September 10, 2026 6:11 a.m. CEST

Seitdem ist sie bemüht, die Aussage wieder einzufangen. Am Montag schrieb sie auf der Plattform X: „Es wäre verantwortungslos für die Automobilindustrie & den Klimaschutz, am Verbrenner-Aus 2035 zu rütteln.“ Am Dienstag legte sie bei einem Pressestatement im Bundestag noch einmal nach. „Was nur zur Verunsicherung beiträgt, ist eine Debatte über das Datum zum Verbrenner-Aus.“

Gleichzeitig gestand sie ein, dass es ihr am Sonntagabend nicht „so richtig“ gelungen sei, die Position der Partei „verständlich“ zu machen. Das müsse sie „selbstkritisch feststellen“. Sie habe sagen wollen, dass Söder eine Debatte über ein Jahr mehr oder weniger dazu nutzen würde, das gesamte Verbrenner-Aus kippen zu wollen, so Dröge weiter. Deshalb werde eine solche Debatte nicht geführt, betonte die Grünen-Politikerin.

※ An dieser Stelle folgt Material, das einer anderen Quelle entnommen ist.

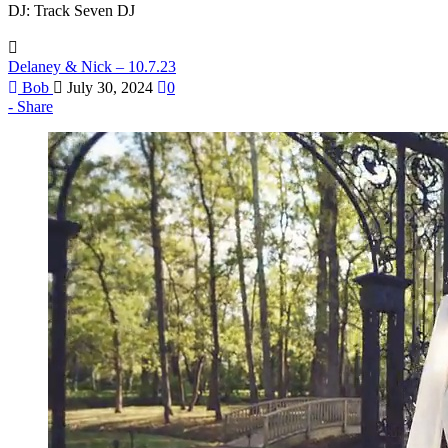
DJ: Track Seven DJ
Delaney & Nick – 10.7.23
Bob
July 30, 2024
0
Share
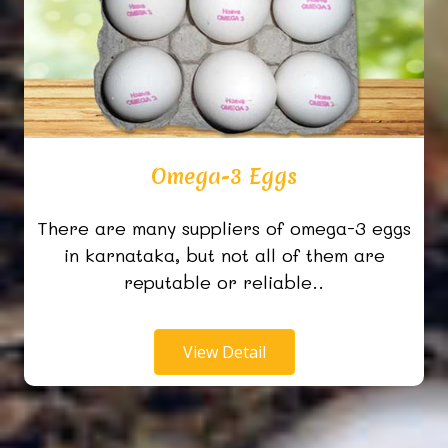
Omega-3 Eggs
There are many suppliers of omega-3 eggs
in karnataka, but not all of them are
reputable or reliable..
View Detail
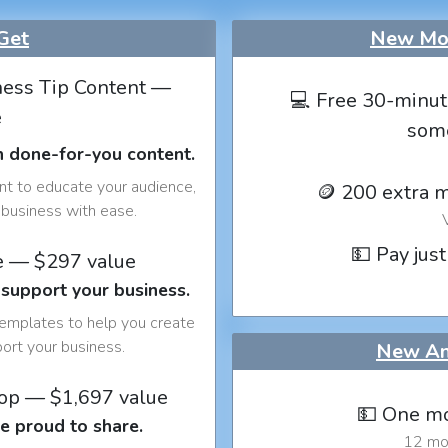
Get
New Mon
ess Tip Content —
💻 Free 30-minut
e
som
h done-for-you content.
nt to educate your audience,
🪙 200 extra 
business with ease.
💵 Pay just
e — $297 value
 support your business.
templates to help you create
port your business.
New An
op — $1,697 value
💵 One mo
e proud to share.
12 mon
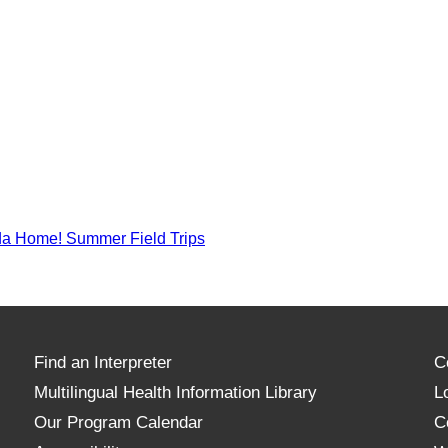
a Home! Summer Field Trips
Find an Interpreter
C
Multilingual Health Information Library
L
Our Program Calendar
C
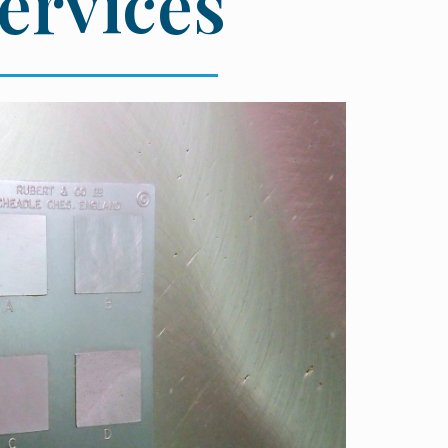
Services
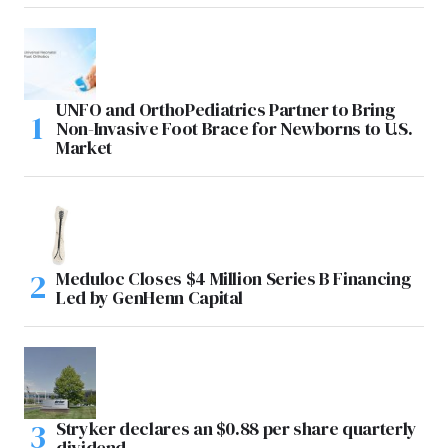
UNFO and OrthoPediatrics Partner to Bring
Non-Invasive Foot Brace for Newborns to U.S.
Market
Meduloc Closes $4 Million Series B Financing
Led by GenHenn Capital
Stryker declares an $0.88 per share quarterly
dividend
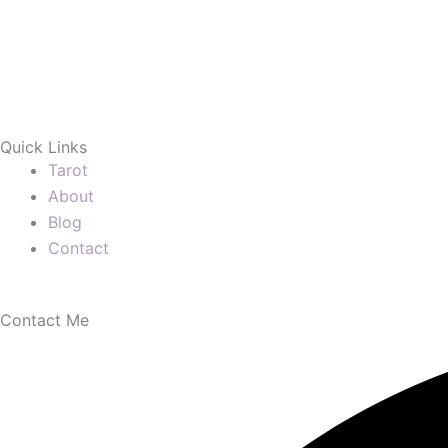
Quick Links
Tarot
About
Blog
Contact
Contact Me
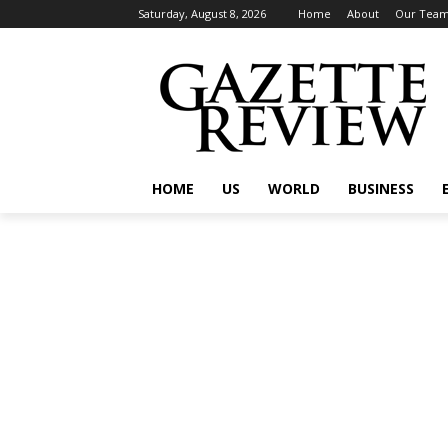
Saturday, August 8, 2026
Home
About
Our Tea
HOME
US
WORLD
BUSINESS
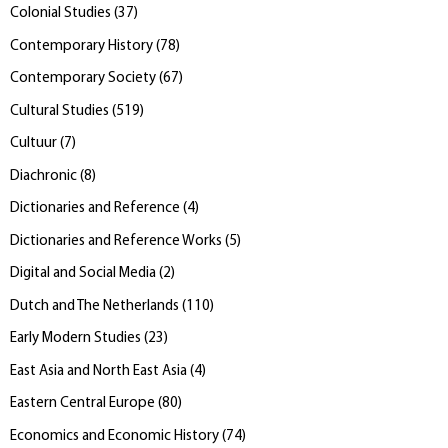
Colonial Studies
(
37
)
Contemporary History
(
78
)
Contemporary Society
(
67
)
Cultural Studies
(
519
)
Cultuur
(
7
)
Diachronic
(
8
)
Dictionaries and Reference
(
4
)
Dictionaries and Reference Works
(
5
)
Digital and Social Media
(
2
)
Dutch and The Netherlands
(
110
)
Early Modern Studies
(
23
)
East Asia and North East Asia
(
4
)
Eastern Central Europe
(
80
)
Economics and Economic History
(
74
)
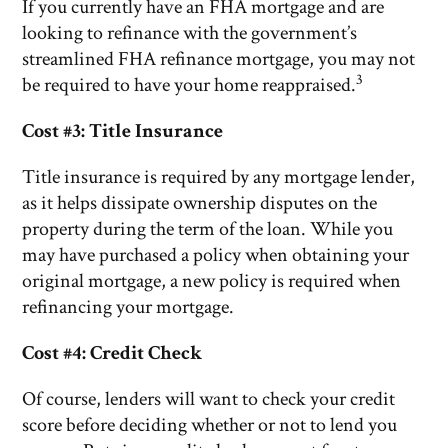
If you currently have an FHA mortgage and are
looking to refinance with the government’s
streamlined FHA refinance mortgage, you may not
3
be required to have your home reappraised.
Cost #3: Title Insurance
Title insurance is required by any mortgage lender,
as it helps dissipate ownership disputes on the
property during the term of the loan. While you
may have purchased a policy when obtaining your
original mortgage, a new policy is required when
refinancing your mortgage.
Cost #4: Credit Check
Of course, lenders will want to check your credit
score before deciding whether or not to lend you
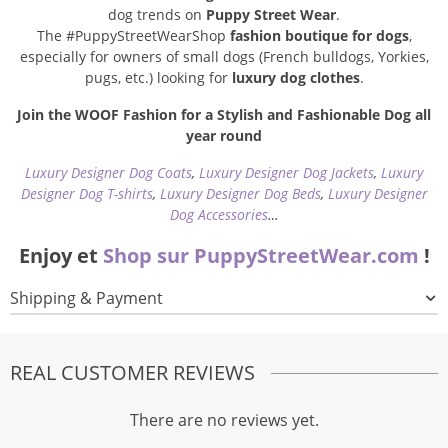
dog trends on
Puppy Street Wear
.
The #PuppyStreetWearShop
fashion boutique for dogs
,
especially for owners of small dogs (French bulldogs, Yorkies,
pugs, etc.) looking for
luxury dog clothes
.
Join the WOOF Fashion for a Stylish and Fashionable Dog all
year round
Luxury Designer Dog Coats
,
Luxury Designer Dog Jackets
,
Luxury
Designer Dog T-shirts
,
Luxury Designer Dog Beds
,
Luxury Designer
Dog Accessories
…
Enjoy et
Shop sur PuppyStreetWear.com
!
Shipping & Payment
REAL CUSTOMER REVIEWS
There are no reviews yet.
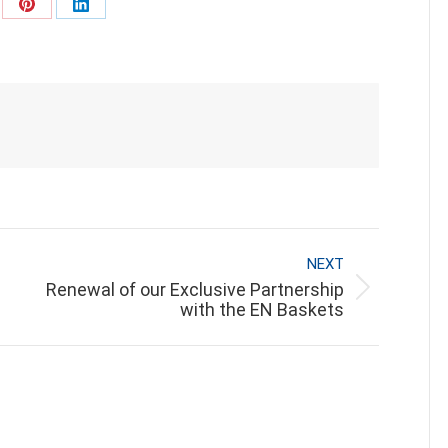
re
Share
Share
on
on
Pinterest
LinkedIn
NEXT
Renewal of our Exclusive Partnership
Next
with the EN Baskets
post:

Auch die verkehrspolitische Sprecherin der Grünen im Bundestag, Swantje Michaelsen, betonte, dass 2035 „nicht verrückbar“ sei. „Wer das Verbrenner-Aus infrage stellt, gefährdet die Zukunft des Wirtschaftsstandorts Europa und lädt die Kosten am Ende den Verbraucherinnen und Verbrauchern auf“, sagte sie t-online. Das Verbrenner-Aus sei die wichtigste Leitplanke, um den Hochlauf der E-Mobilität voranzubringen und damit auf Klimazielkurs zu kommen, so Michaelsen weiter.

Sie warf dem Verkehrsministerium vor, beim Klimaschutz im Verkehr „planlos“ zu agieren und „Arbeitsverweigerung“ zu betreiben. Der Regierung gehe es nicht um Zukunft, sondern „um rückwärtsgewandte Klientelpolitik und kurzfristige Profite“. Die Grünen-Fraktion hat außerdem einen Antrag gestellt. Über diesen Antrag soll der Bundestag in dieser Woche debattieren. In dem Antrag fordert die Fraktion die Abgeordneten und die Bundesregierung auf, sich zum Zieldatum 2035 zu bekennen.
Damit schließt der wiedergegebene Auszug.